В первые же минуты небыстрой дороги от «Шереметьева» до Лужников Маринка успела объяснить подруге не только природу своих огромных полосатых сумок, но и механику «челночного» бизнеса вообще, а заодно поделилась последними стамбульскими впечатлениями. Потом – решив, по-видимому, что зря она начала рассказ с конца, – вернулась к типу по фамилии Ребрицкий.
– Я за этого хмыря вышла только чтоб в столицу перебраться. Приехал в Воронск какие-то дела обделывать, крутым прикидывался. А я к нему за интервью пришла: я же после универа в «Коммунар» устроилась. В первый день сходили в кабак, а на второй – в загс. Ребрицкий, конечно, был против формальностей, ему бы сразу – к нему в номер, и все дела. Но я поставила условие. Через две недели переехали с Машуткой к нему в «белокаменную». О дочке я думала, Сашок: хотелось ей нормальную жизнь обеспечить. Да видишь, как все обернулось... Тоже мне – «крупный московский предприниматель», блин... Оказалось – обычная шпана!
– Господи, Маринка! У тебя же дочурка, а я и забыла, башка дырявая... Ты последний раз писала, когда она родилась, а потом перестала, нахалка.
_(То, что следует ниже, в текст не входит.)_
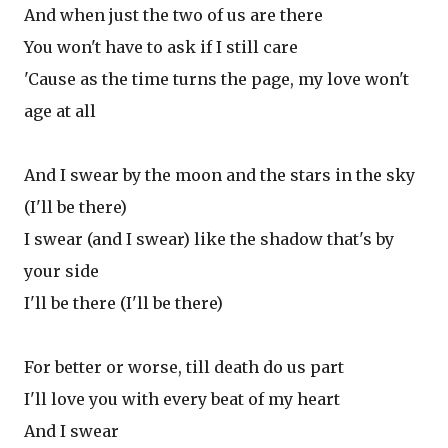
And when just the two of us are there
You won't have to ask if I still care
'Cause as the time turns the page, my love won't
age at all
And I swear by the moon and the stars in the sky
(I'll be there)
I swear (and I swear) like the shadow that's by
your side
I'll be there (I'll be there)
For better or worse, till death do us part
I'll love you with every beat of my heart
And I swear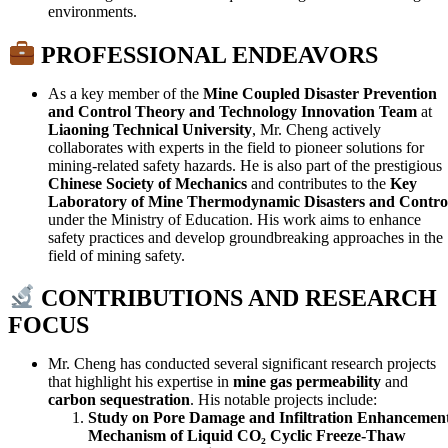
environments.
PROFESSIONAL ENDEAVORS
As a key member of the
Mine Coupled Disaster Prevention
and Control Theory and Technology Innovation Team
at
Liaoning Technical University
, Mr. Cheng actively
collaborates with experts in the field to pioneer solutions for
mining-related safety hazards. He is also part of the prestigious
Chinese Society of Mechanics
and contributes to the
Key
Laboratory of Mine Thermodynamic Disasters and Contro
under the Ministry of Education. His work aims to enhance
safety practices and develop groundbreaking approaches in the
field of mining safety.
CONTRIBUTIONS AND RESEARCH
FOCUS
Mr. Cheng has conducted several significant research projects
that highlight his expertise in
mine gas permeability
and
carbon sequestration
. His notable projects include:
Study on Pore Damage and Infiltration Enhancemen
Mechanism of Liquid CO₂ Cyclic Freeze-Thaw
Так что же у тебя вышло с твоим Мишей Воронковым – неужели развелись?! А такая была любовь...
Конец фразы замер у Саши на губах. Она увидела, как в один миг лицо подруги окаменело, превратилось в маску.
– Ты ничего не знаешь... – Голос Маринки тоже как бы «окаменел». – Любовь была и осталась, Сашок. Только Миши нет.
– Боже мой... Когда?!
– В девяносто третьем. Рак крови. Потому я и писать перестала, не было сил. Прости, Сашок!
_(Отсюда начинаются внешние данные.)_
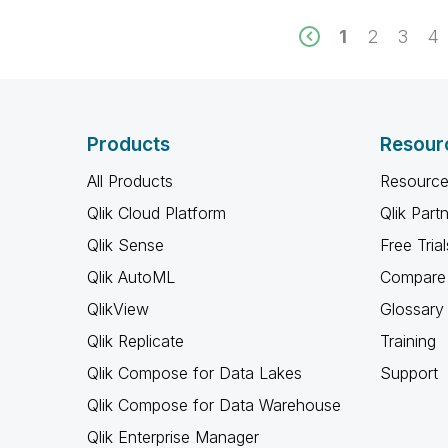
1
2
3
4
Products
Resour
All Products
Resource
Qlik Cloud Platform
Qlik Part
Qlik Sense
Free Trial
Qlik AutoML
Compare 
QlikView
Glossary
Qlik Replicate
Training
Qlik Compose for Data Lakes
Support
Qlik Compose for Data Warehouse
Qlik Enterprise Manager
Потрясенная Александра сжала руку подруги, которая молчала, отвернувшись к окну.
– Это ты меня прости, Маришка!
– Брось. Тебя-то – за что?..
– Приехали, девчата. Ваш адресок. Где тормозить? – подал вдруг голос молчавший всю дорогу таксист.
– И правда приехали, а я и не заметила! Вон к тому, третьему подъезду подгребай... Спасибо, шеф, получи как договаривались.
Когда они наконец-то втащили турецкие трофеи на четвертый этаж панельной «спичечной коробочки», где, конечно же, не работал лифт, Маринкина квартира показалась Саше вовсе не такой уж «конурой». Впрочем, после семи лет, проведенных в общей камере, ей, очевидно, показалась бы уютной даже настоящая собачья будка – если б только она была отдельная.